In fact, I say it's time we outlaw
billionaires by placing a 100% tax on any wealth over $999,999,999.
Trust me, we'll all be much better off
in a nation free of billionaires.
Look around, the whole planet is in
crisis. Europe is on the brink of collapse, the United States economy is
sputtering out, freak climate-change induced weather is becoming more and more
common, our streets are becoming the breeding grounds for social instability,
and all the while there is a small cadre of very, very wealthy individuals --
billionaires -- who are sucking up more and more of the wealth that used to
belong to working people.
Just consider these numbers: Post
World War II, all income levels in America grew together, and the lowest income
level -- the 20% poorest Americans -- actually grew at a faster rate that the
top 20% wealthiest Americans.
During this time, billionaires were
few and far between in America as wealth was more evenly distributed.

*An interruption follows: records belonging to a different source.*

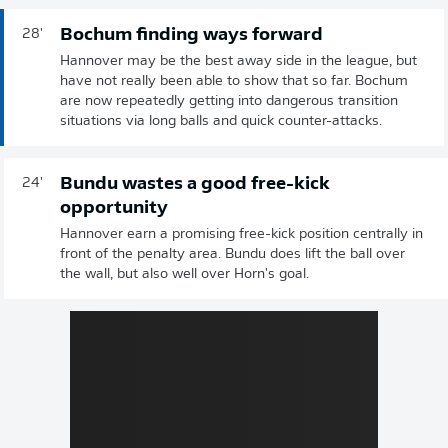
Bochum finding ways forward
28'
Hannover may be the best away side in the league, but
have not really been able to show that so far. Bochum
are now repeatedly getting into dangerous transition
situations via long balls and quick counter-attacks.
Bundu wastes a good free-kick
24'
opportunity
Hannover earn a promising free-kick position centrally in
front of the penalty area. Bundu does lift the ball over
the wall, but also well over Horn's goal.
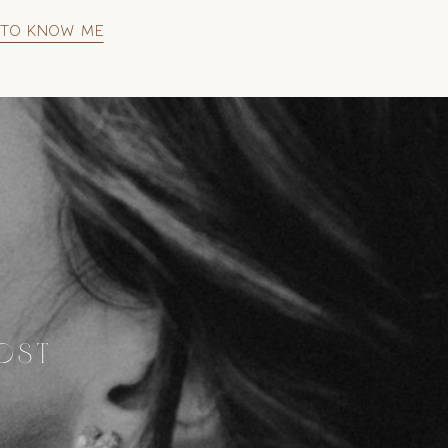
 to know me
MOST
S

But since Reagan , and since a new
mentality was instilled in our culture that greed is good, and that the
super-rich shouldn't be questioned or asked to sacrifice anymore for their
nation, then income for the top has increased rapidly -- while actually falling
for the bottom.
Since 1980, the top 1% has sucked up
80% of all the new wealth created. And, in 2010, the richest one percent of
Americans received 93% of all of the new income earned that year.
And now there are over 400
billionaires in America.
In fact, today, the richest 400
Americans -- all of whom are billionaires -- own more wealth than the bottom
150 million Americans COMBINED. The richest six members of the Sam Walton
family -- heirs to the Wal-Mart fortune and, again, all billionaires -- own
more wealth than the bottom 30 percent of Americans COMBINED.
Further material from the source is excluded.